Web developers hate IE because historically it has been constantly behind on updates of things like HTML, JavaScript, and CSS. Because of this developers essentially had to make two versions of every site, one cool one to display to Firefox and more recently Chrome users (and a few users of other browsers like Opera) and one plain one to display to Internet Explorer users. As you can imagine, that makes everything way harder than it needs to be. Until IE 9 came out, IE 8 did not support HTML5 which is even to this day impeding the flow from slow, resource hogging programs like Flash Player to quicker running in-browser alternatives such as the canvas tag. Every site that uses the canvas tag has to support a fallback to Flash Player for IE 8 and below users. Believe it or not,
this is a large population of the internet. IE9 only commands
6% more of internet users. IE6 actually commands 6.3% of the population of internet users.

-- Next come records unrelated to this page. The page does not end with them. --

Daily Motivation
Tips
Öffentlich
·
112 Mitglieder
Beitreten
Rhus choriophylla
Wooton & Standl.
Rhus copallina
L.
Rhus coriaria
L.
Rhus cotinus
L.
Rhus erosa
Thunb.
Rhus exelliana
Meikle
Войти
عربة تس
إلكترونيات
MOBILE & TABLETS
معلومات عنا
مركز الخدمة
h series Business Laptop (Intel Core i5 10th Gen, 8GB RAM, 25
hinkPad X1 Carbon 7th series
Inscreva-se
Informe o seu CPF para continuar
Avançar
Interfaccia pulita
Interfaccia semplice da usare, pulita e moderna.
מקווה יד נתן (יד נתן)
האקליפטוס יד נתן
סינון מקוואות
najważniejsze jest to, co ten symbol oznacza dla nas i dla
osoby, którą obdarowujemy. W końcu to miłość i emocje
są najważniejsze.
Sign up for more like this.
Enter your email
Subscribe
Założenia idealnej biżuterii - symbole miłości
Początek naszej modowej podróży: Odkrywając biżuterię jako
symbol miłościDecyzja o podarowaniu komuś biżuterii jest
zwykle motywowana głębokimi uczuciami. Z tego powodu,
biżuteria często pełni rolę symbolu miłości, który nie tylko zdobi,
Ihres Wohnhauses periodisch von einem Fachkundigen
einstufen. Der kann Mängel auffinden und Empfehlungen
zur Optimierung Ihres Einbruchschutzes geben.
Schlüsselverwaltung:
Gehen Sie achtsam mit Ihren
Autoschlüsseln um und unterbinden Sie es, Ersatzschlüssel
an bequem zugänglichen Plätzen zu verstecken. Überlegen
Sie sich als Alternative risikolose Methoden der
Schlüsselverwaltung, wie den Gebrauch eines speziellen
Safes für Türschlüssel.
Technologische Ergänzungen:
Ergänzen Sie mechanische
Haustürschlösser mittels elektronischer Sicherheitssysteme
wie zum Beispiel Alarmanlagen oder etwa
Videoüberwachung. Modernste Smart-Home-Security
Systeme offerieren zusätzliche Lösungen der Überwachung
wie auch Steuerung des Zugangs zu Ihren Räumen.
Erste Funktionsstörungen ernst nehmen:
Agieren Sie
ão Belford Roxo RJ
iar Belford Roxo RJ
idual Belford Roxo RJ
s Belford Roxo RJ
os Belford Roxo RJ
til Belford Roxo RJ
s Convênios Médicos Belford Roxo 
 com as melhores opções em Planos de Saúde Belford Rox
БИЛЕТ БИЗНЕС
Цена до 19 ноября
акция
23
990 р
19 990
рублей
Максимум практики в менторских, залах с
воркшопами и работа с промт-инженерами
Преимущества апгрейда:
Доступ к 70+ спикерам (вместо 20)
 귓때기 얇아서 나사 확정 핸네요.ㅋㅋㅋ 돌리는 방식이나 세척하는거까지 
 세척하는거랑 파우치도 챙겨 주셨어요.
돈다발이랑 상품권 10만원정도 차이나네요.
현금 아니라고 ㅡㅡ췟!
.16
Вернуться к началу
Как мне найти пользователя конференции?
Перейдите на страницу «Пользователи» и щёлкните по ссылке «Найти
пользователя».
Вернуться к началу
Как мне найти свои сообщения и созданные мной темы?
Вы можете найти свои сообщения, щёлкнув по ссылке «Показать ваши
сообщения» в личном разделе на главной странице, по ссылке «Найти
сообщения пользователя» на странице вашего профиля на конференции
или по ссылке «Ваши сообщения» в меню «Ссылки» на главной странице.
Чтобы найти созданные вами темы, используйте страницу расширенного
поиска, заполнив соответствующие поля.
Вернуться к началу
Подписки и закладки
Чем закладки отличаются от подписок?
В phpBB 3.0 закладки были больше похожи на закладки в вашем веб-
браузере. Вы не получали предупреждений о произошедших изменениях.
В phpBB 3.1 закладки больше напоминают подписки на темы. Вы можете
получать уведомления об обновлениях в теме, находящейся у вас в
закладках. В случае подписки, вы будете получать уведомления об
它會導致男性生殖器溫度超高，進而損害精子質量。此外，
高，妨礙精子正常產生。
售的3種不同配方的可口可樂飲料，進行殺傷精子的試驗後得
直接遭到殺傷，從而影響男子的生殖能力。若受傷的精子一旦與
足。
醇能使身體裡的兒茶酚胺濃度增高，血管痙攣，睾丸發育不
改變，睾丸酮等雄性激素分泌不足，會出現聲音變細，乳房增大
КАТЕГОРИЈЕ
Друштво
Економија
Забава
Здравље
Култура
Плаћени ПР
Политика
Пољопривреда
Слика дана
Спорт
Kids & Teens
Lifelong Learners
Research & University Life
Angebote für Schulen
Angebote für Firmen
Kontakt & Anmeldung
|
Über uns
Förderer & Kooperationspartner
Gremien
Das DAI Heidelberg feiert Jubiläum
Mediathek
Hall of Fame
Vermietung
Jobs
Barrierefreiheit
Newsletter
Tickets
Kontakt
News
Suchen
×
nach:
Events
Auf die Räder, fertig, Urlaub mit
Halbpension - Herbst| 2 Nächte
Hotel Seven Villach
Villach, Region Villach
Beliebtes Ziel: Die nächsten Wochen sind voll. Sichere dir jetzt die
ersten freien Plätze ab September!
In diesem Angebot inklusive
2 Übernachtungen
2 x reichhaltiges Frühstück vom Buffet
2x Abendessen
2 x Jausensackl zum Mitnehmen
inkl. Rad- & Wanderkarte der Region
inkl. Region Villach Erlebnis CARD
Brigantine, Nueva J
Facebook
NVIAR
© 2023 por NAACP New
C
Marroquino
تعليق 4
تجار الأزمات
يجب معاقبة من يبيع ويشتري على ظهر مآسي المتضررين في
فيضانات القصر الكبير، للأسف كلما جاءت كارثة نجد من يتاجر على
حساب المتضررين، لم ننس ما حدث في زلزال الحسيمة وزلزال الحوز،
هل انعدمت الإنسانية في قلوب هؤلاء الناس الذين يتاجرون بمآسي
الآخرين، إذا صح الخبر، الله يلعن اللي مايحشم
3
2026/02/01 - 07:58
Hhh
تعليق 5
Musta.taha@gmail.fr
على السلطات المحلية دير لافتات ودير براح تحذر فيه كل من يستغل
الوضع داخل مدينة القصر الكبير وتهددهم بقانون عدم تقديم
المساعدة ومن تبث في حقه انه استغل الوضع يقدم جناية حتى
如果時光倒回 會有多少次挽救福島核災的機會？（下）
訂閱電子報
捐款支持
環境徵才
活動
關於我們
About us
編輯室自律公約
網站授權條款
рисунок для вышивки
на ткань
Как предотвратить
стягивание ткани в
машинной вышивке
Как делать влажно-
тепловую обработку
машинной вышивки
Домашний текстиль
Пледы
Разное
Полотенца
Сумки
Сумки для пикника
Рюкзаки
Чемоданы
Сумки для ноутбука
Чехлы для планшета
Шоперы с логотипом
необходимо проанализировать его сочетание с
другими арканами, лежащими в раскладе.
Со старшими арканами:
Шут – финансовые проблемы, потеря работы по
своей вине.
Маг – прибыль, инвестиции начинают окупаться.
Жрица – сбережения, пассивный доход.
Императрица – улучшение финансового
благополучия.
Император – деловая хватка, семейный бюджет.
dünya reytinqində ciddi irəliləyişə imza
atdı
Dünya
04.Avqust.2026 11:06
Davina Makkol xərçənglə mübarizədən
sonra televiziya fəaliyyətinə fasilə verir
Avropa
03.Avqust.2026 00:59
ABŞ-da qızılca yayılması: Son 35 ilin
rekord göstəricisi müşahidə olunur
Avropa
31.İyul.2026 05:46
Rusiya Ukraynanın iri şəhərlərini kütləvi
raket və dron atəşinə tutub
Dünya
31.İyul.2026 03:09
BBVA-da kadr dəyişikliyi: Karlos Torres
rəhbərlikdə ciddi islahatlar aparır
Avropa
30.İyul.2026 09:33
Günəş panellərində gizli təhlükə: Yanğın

If you add up all of the people who use outdated browsers (most of which are IE users that still use the version that shipped with their old computer), you get a significant chunk of the userbase. Other browsers like Google Chrome and Mozilla Firefox have a main priority of staying up to date (both of which have a developer version that updates
daily) and even pioneering new features for browsers to make the Internet a better place. In the end, the reason people hate IE is because out of the leading three browsers (Chrome, Firefox, and IE) IE supports the least features and takes the longest to update to new, post-beta features. In reality it's a bandwagon of people who aren't web developers siding with people who actually do have a reason to dislike IE.
Sorry if that sounded like a rant, it was supposed to be informative not ranty.